A sequência de abertura de Downton Abbey serve como uma analogia do processo de aclimatação ao filme pelo espectador que não assistiu ao seriado britânico, que teve seis temporadas exibidas entre 2010 e 2015 (a Rosane Tremea, minha colega de Redação, revê pelo menos um pedacinho de episódio por dia e escreveu um comentário sob a perspectiva de fã). Acompanhamos a longa jornada de uma carta enviada pela realeza à enorme casa de campo da família Crawley em Yorkshire, na Inglaterra. Ela passa de mãos em mãos, muitas mãos, pega um trem, um carro e enfim chega ao destinatário. Essa viagem nos transporta para uma época em que as informações e as transformações corriam muito mais devagar do que hoje, estamos de volta a um tempo em que as fronteiras sociais não eram porosas, ainda que próximas: ricos e pobres ocupam a mesma propriedade, mas os primeiros flanam por espaços amplos com figurinos suntuosos, e os outros, com os uniformes da criadagem, apertam-se em uma cozinha e em corredores de cores pálidas. As trocas constantes de portadores da missiva e de nomes nos créditos alertam sobre a quantidade de meandros da nobreza e, sobretudo, de personagens com os quais teremos de nos familiarizar: serão 40, 50, talvez 60!
A boa notícia é que, decorridos alguns minutos em que podemos ficar perdidos em meio à saraivada de diálogos – todos, felizmente, carregados pela fina ironia e pelo delicioso sotaque dos britânicos –, as coisas se assentam. Downton está em polvorosa porque o rei George V e a rainha Mary farão uma visita que inclui um jantar e o pernoite ("Não vamos parar de trocar de roupas!", diz, em um tom de lamento que não esconde o orgulho, uma das aristocratas).
Paralelamente, vão se desenhando outras tramas, outros dramas. Há um viajante misterioso, o capitão Chetwode, preocupado com o republicanismo irlandês do pai viúvo Tom Branson, um motorista que conseguiu cruzar a barreira ao casar com Sybil, uma das três filhas de Robert Crawley (Hugh Bonneville), o lorde Grantham. A matriarca Violet – interpretada por Maggie Smith, sempre um prazer de ver e ouvir (pontuará o filme com tiradas do tipo "Sarcasmo é a pior forma de inteligência" e "Eu nunca discuto, eu explico") – precisa lidar com uma prima, Maud, que parece inclinada a privilegiar a dama de companhia como herdeira. O mordomo Barrow, indignado por não poder servir a corte real _ que trará seu próprio staff –, afasta-se de Downton e resolve tentar dar vazão a sua sexualidade reprimida: ele é um homossexual, em um período (1927) que isso ainda era considerado crime na Inglaterra (só deixou de ser 40 anos depois).

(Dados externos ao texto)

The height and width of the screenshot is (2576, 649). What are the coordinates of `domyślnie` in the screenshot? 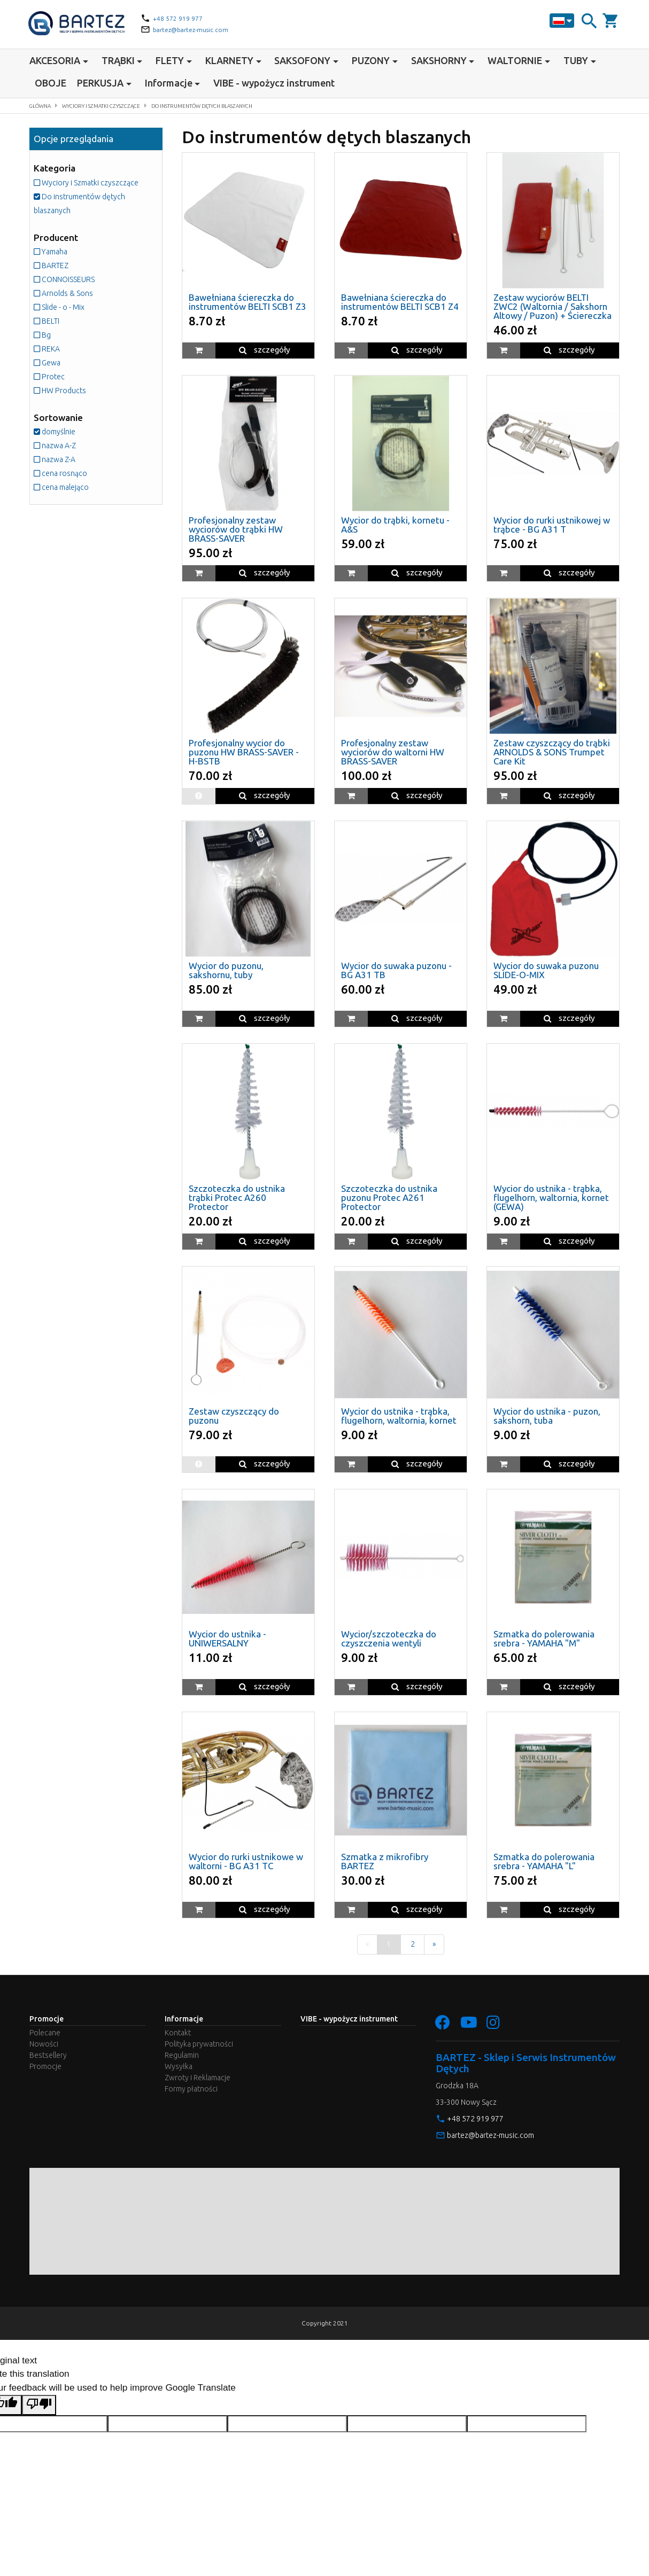 It's located at (59, 445).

Com ritmo e elegância, o diretor Michael Engler e o roteirista Julian Fellowes (criador do seriado e vencedor do Oscar pelo script de Assassinato em Gosford Park, de 2001) costuram essas linhas narrativas, sem estendê-las em demasia: decidido um conflito, o personagem logo é envolvido no próximo. E muitos desses conflitos são atemporais – alguns até soam bastante contemporâneos. O mais evidente, claro, é o de classes, tratado em Downton Abbey com uma nostalgia que deve torcer narizes de quem entende o trabalho como a mera exploração da mão de obra: no castelo dos Crawley, os patrões são amistosos, e os serviçais "sabem o seu lugar" e têm orgulho de suas atividades – para demonstrar isso, um dos empregados, Mr. Molesley (Kevin Doyle, cativante em seu desajeito), chega a romper regras de conduta.
Por outro lado, não há nada de saudosista na forma como o filme retrata as personagens femininas. Pelo contrário. Enquanto os homens brincam de realeza e nobreza, quem exerce de fato o poder são as mulheres. É a dama de companhia Anna (Joanne Froggatt) que encabeça o plano de combate à equipe trazida por George V, com a participação decisiva da governanta, Mrs. Hughes (Phyllis Logan) e da cozinheira, Mrs. Patmore (Lesley Nicol). É a rainha Mary (Geraldine James) que persuade o marido a retirar um convite irrecusável mas desprovido de empatia. É a auxiliar Daisy (Sophie McShera) quem tem a coragem de questionar o status quo. É Lady Mary (Michelle Dockery) quem sai na chuva para fazer as coisas acontecerem.